Well, since you mention it... I'm not positive that I'm thinking of the same type problem that you are, but when writing templates in D, I've wanted something like storageof(T) capabilities, but the way I imagine it, the ideal solution would be a bit different.

(Actually, I'm not sure exactly what problem inout causes that you are referring to as requiring lead, but moving on..)

I would prefer for the types passed to a template to carry a lot more info across, and let the user decide which parts to throw away.  You could call this a "strict" template, if you want backward compatibility (but it's early in D's template design so maybe we don't care).

I'm thinking that this (current) syntax:

template foo(T) {
   T plus(T x, T y) { return x + y; }
}

would be equivalent to:

strict template foo(T) {
    T.value plus(T.value x, T.value y) { return x + y; }
}

In a 'strict' template the type "T" would carry a lot of baggage.  It would know if T was constant (as in a local "const int x = 10"), or a constant view (maybe) whether it is an lvalue, rvalue, literal, known-at-compile-time, static array, result of arithmetic, etc.

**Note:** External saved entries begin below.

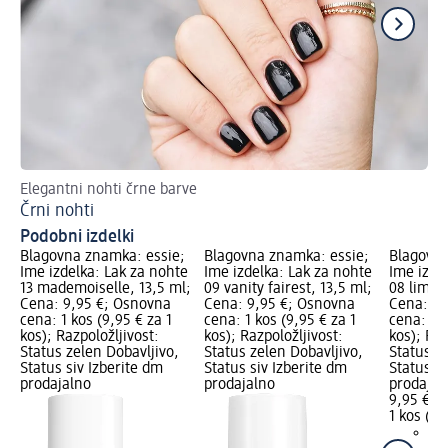
Elegantni nohti črne barve
4 
Črni nohti
La
Podobni izdelki
Blagovna znamka: essie;
Blagovna znamka: essie;
Blagovna
Ime izdelka: Lak za nohte
Ime izdelka: Lak za nohte
Ime izde
13 mademoiselle, 13,5 ml;
09 vanity fairest, 13,5 ml;
08 limo-
Cena: 9,95 €; Osnovna
Cena: 9,95 €; Osnovna
Cena: 9,
cena: 1 kos (9,95 € za 1
cena: 1 kos (9,95 € za 1
cena: 1 k
kos); Razpoložljivost:
kos); Razpoložljivost:
kos); Raz
Status zelen Dobavljivo,
Status zelen Dobavljivo,
Status z
Status siv Izberite dm
Status siv Izberite dm
Status si
prodajalno
prodajalno
prodajal
9,95 €
1 kos (9,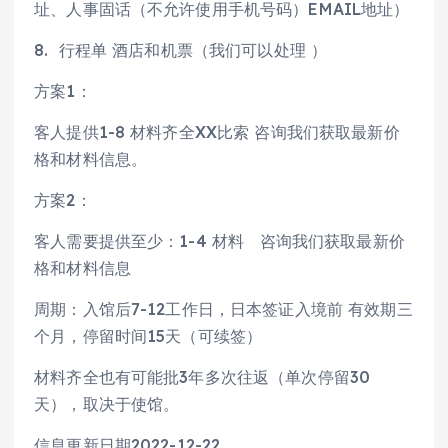
址、人事固话（不允许使用手机号码）EMAIL地址）
8. 行程单 酒店和机票（我们可以处理 ）
方案1：
客人提供1-8 材料齐全XX比索 咨询我们获取最新价
格和材料信息。
方案2：
客人需要提供至少：1-4 材料 咨询我们获取最新价
格和材料信息
周期：入馆后7-12工作日，日本签证入境前 有效期三
个月，停留时间15天（可续签）
材料齐全也有可能批3年多次往返（单次停留30
天），取决于使馆。
信息更新日期2022-12-22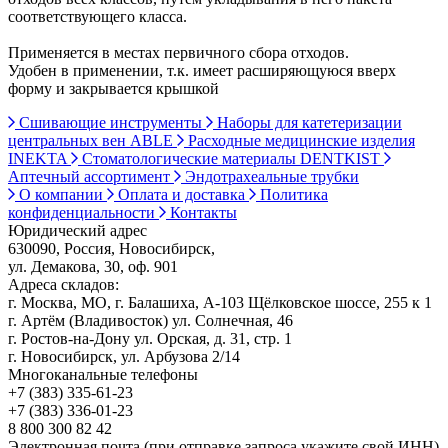
соответствующего класса.
Применяется в местах первичного сбора отходов.
Удобен в применении, т.к. имеет расширяющуюся вверх
форму и закрывается крышкой
Сшивающие инструменты
Наборы для катетеризации
центральных вен ABLE
Расходные медицинские изделия
INEKTA
Стоматологические материалы DENTKIST
Аптечный ассортимент
Эндотрахеальные трубки
О компании
Оплата и доставка
Политика
конфиденциальности
Контакты
Юридический адрес
630090, Россия, Новосибирск,
ул. Демакова, 30, оф. 901
Адреса складов:
г. Москва, МО, г. Балашиха, А-103 Щёлковское шоссе, 255 к 1
г. Артём (Владивосток) ул. Солнечная, 46
г. Ростов-на-Дону ул. Орская, д. 31, стр. 1
г. Новосибирск, ул. Арбузова 2/14
Многоканальные телефоны
+7 (383) 335-61-23
+7 (383) 336-01-23
8 800 300 82 42
Электронная почта (при отправке запроса укажите свой ИНН)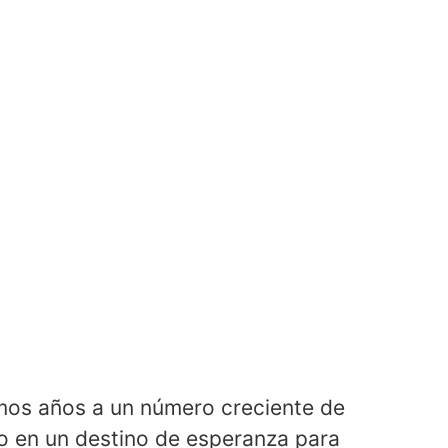
imos años a un número creciente de
o en un destino de esperanza para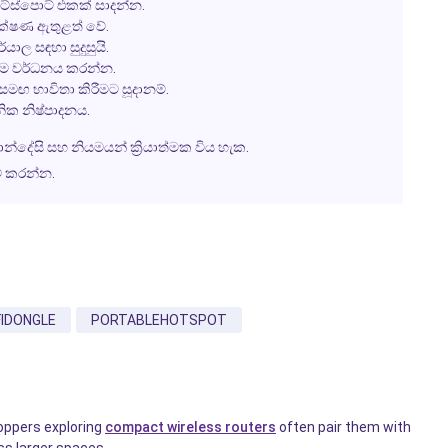
්ස්පොට් එකක් සාදන්න.
ක්ෂණ ඇතුළත් වේ.
යාල සඳහා සුදුසුයි.
ීම වර්ධනය කරන්න.
මඟ භාවිතා කිරීමට සූදානම්.
ක නිෂ්පාදනය.
ේසි සහ නියමයන් ක්‍රියාත්මක විය හැක.
ම් කරන්න.
FIDONGLE
PORTABLEHOTSPOT
hoppers exploring
compact wireless routers
often pair them with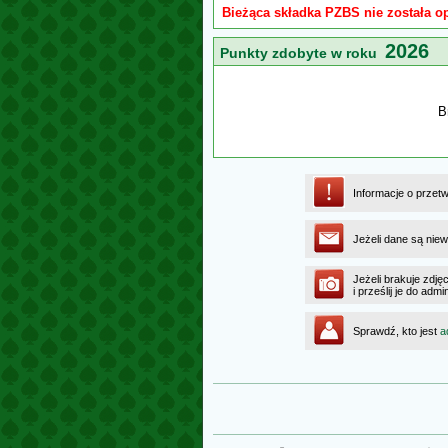
Bieżąca składka PZBS nie została o
2026
Punkty zdobyte w roku
B
Informacje o przet
Jeżeli dane są niew
Jeżeli brakuje zdję
i prześlij je do ad
Sprawdź, kto jest
a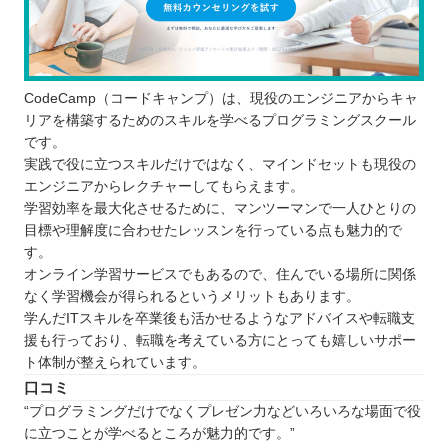
CodeCamp（コードキャンプ）は、現役のエンジニアからキャ
リアを構築するためのスキルを学べるプログラミングスクール
です。
実践で役に立つスキルだけではなく、マインドセットも現役の
エンジニアからレクチャーしてもらえます。
学習効率を最大化させるために、マンツーマンで一人ひとりの
目標や理解度に合わせたレッスンを行っている点も魅力的で
す。
オンライン学習サービスでもあるので、住んでいる場所に関係
なく学習機会が得られるというメリットもあります。
学んだITスキルを卒業後も活かせるようなアドバイスや転職支
援も行っており、転職を考えている方にとっても嬉しいサポー
ト体制が整えられています。
口コミ
“プログラミングだけでなくプレゼン力などいろいろな場面で役
に立つことが学べるところが魅力的です。”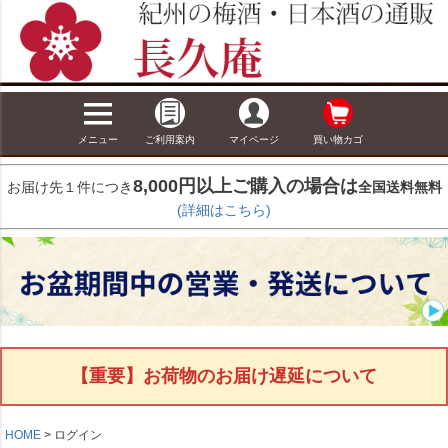
メニュー
ご利用案内
マイページ
買い物カゴ
8,000円以上ご購入の場合は
お届け先１件につき
全国送料無料
(詳細はこちら)
【重要】お荷物のお届け遅延について
HOME
ログイン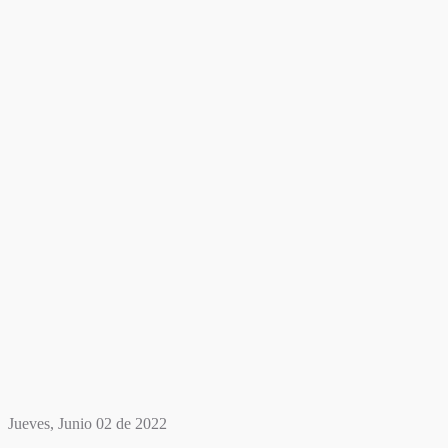
Jueves, Junio 02 de 2022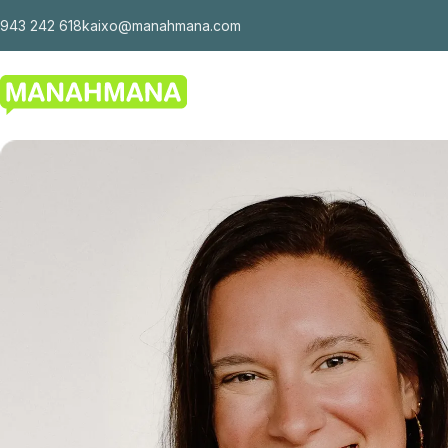
943 242 618
kaixo@manahmana.com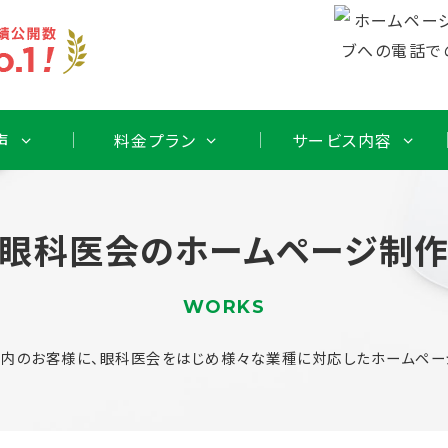
声
料金プラン
サービス内容
眼科医会のホームページ制
WORKS
内のお客様に、眼科医会をはじめ様々な業種に対応したホームペー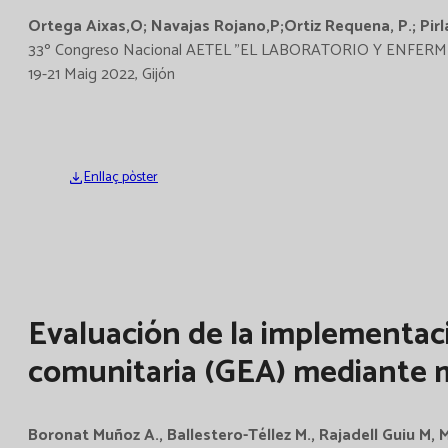
Ortega Aixas,O; Navajas Rojano,P;Ortiz Requena, P.; Pirl
33º Congreso Nacional AETEL "EL LABORATORIO Y ENFE
19-21 Maig 2022, Gijón
Enllaç pòster
Evaluación de la implementaci
comunitaria (GEA) mediante me
Boronat Muñoz A., Ballestero-Téllez M., Rajadell Guiu M, Ma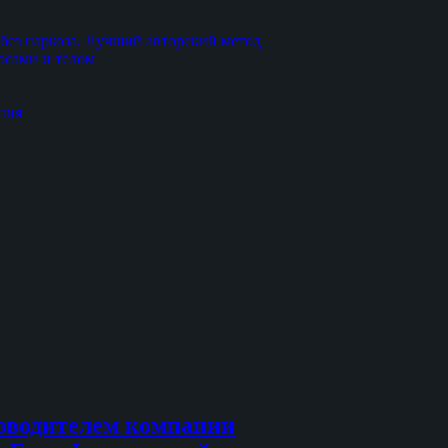
без наркоза. Лучший авторский метод
осами и телом
ния
оводителем компании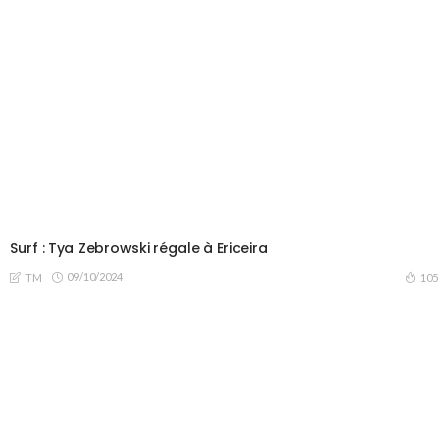
Surf : Tya Zebrowski régale à Ericeira
09/10/2024
105
TM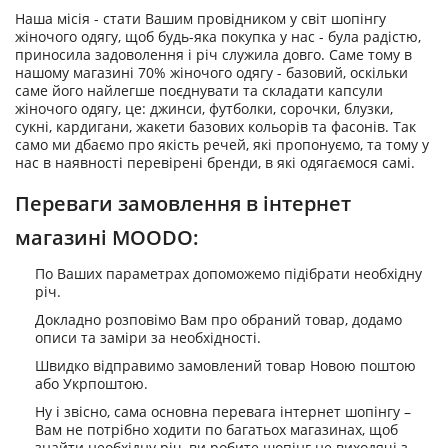
Наша місія - стати Вашим провідником у світ шопінгу
жіночого одягу, щоб будь-яка покупка у нас - була радістю,
приносила задоволення і річ служила довго. Саме тому в
нашому магазині 70% жіночого одягу - базовий, оскільки
саме його найлегше поєднувати та складати капсули
жіночого одягу, це: джинси, футболки, сорочки, блузки,
сукні, кардигани, жакети базових кольорів та фасонів. Так
само ми дбаємо про якість речей, які пропонуємо, та тому у
нас в наявності перевірені бренди, в які одягаємося самі.
Переваги замовлення в інтернет
магазині MOODO:
По Ваших параметрах допоможемо підібрати необхідну
річ.
Докладно розповімо Вам про обраний товар, додамо
описи та заміри за необхідності.
Швидко відправимо замовлений товар Новою поштою
або Укрпоштою.
Ну і звісно, сама основна перевага інтернет шопінгу –
Вам не потрібно ходити по багатьох магазинах, щоб
знайти необхідну річ, ви робите шопінг не виходячі з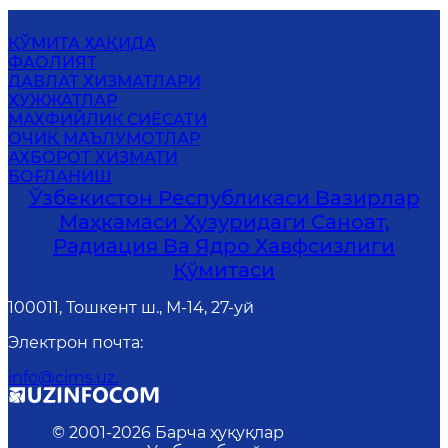
ҚЎМИТА ҲАҚИДА
ФАОЛИЯТ
ДАВЛАТ ХИЗМАТЛАРИ
ҲУЖЖАТЛАР
МАХФИЙЛИК СИЁСАТИ
ОЧИҚ МАЪЛУМОТЛАР
АХБОРОТ ХИЗМАТИ
БОҒЛАНИШ
Ўзбекистон Республикаси Вазирлар
Маҳкамаси Ҳузуридаги Саноат,
Радиация Ва Ядро Хавфсизлиги
Қўмитаси
100011, Тошкент ш., М-14, 27-уй
Электрон почта
:
info@cirns.uz.
© 2001-
2026
Барча ҳуқуқлар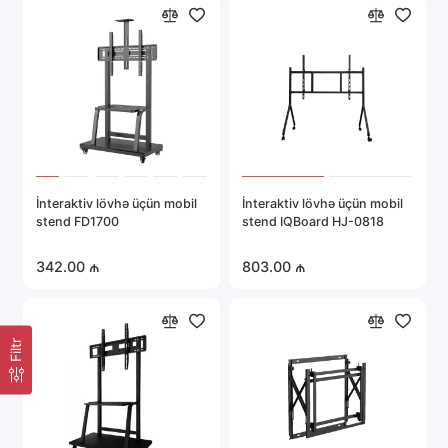
İnteraktiv lövhə üçün mobil
İnteraktiv lövhə üçün mobil
stend FD1700
stend IQBoard HJ-0818
342.00 ₼
803.00 ₼
Filtr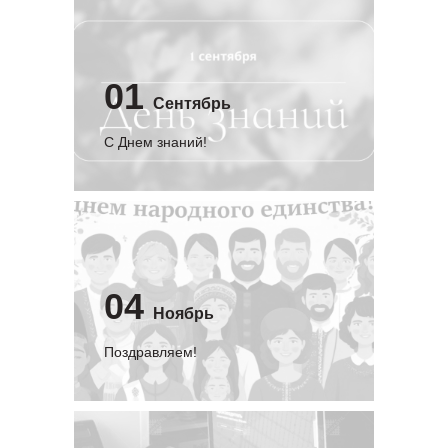
01
Сентябрь
C Днем знаний!
04
Ноябрь
Поздравляем!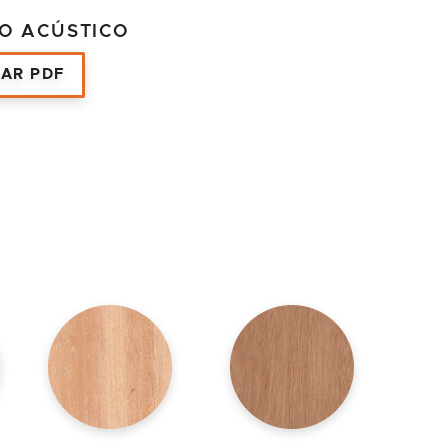
O ACÚSTICO
AR PDF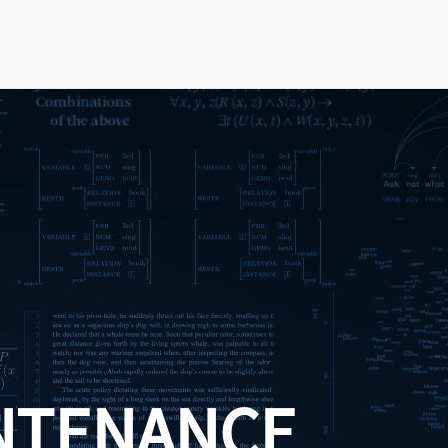
NTENANCE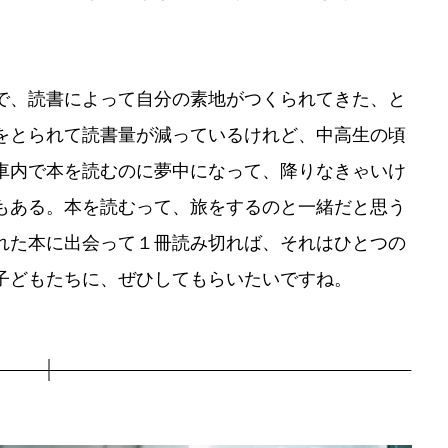
で、読書によって自分の素地がつくられてきた、と
をとられて読書量が減っているけれど、中高生の頃
車内で本を読むのに夢中になって、降りなきゃいけ
もある。本を読むって、旅をするのと一緒だと思う
れた本に出会って１冊読み切れば、それはひとつの
子どもたちに、ぜひしてもらいたいですね。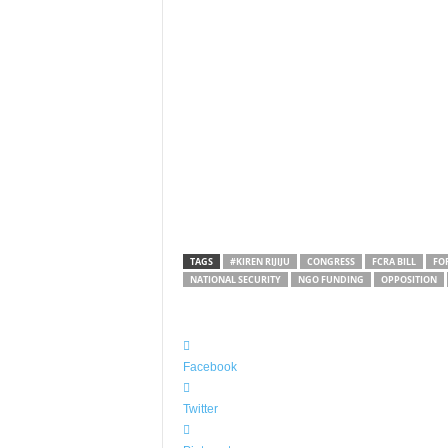
TAGS
#KIREN RIJIJU
CONGRESS
FCRA BILL
FO
NATIONAL SECURITY
NGO FUNDING
OPPOSITION
Facebook
Twitter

I couldn't tell you the actual names and definitions of all of these attributes -- I imagine they could be added one at a time as the need arose, starting with an equivalent for "storageof".  [OT: I personally don't like the name storageof() because 'storage class' doesn't connote 'inout' versus 'in' to me, I don't really think of those as storage.  I guess it comes from the idea of storing const items in R/O memory?)

What we normally think of as the "type" is called T.value in a strict template.  If you use "T" you get a whole lot more -- in fact, we might want to force the user to say "T.all" in this case.

In my view, what we have now, is a leaky abstraction - you get some type info but not a lot.  When you pass T into a template, you lose bits and pieces of what makes T work.

There would be two ways to manage the template definition - one is to get out each piece of 'type modification' data that you want to copy to the new type, using something like:

If T is "const long" (but not lazy), then:

  int foo(T.constness T.lazyness T.value x)

(becomes:  int foo(const long x))

Alternately, you could let users specify things like "in T" and the "in" overrides the "inout" if there was one.

Kevin
January 26, 2007
Kevin Bealer wrote:
> I would prefer for the types passed to a template to carry a lot more info across, and let the user decide which parts to throw away.  You could call this a "strict" template, if you want backward compatibility (but it's early in D's template design so maybe we don't care).
> 
> I'm thinking that this (current) syntax:
> 
> template foo(T) {
>    T plus(T x, T y) { return x + y; }
> }
> 
> would be equivalent to:
> 
> strict template foo(T) {
>     T.value plus(T.value x, T.value y) { return x + y; }
> }
> 
> In a 'strict' template the type "T" would carry a lot of baggage.  It would know if T was constant (as in a local "const int x = 10"), or a constant view (maybe) whether it is an lvalue, rvalue, literal, known-at-compile-time, static array, result of arithmetic, etc.
> 
> I couldn't tell you the actual names and definitions of all of these attributes -- I imagine they could be added one at a time as the need arose, starting with an equivalent for "storageof".  
[snip]

These are great points. The direction I hope to steer things in would be to (backward-compatibly) continue matching types "lossily", but to also give you the ability to pattern-match the extra info when you want.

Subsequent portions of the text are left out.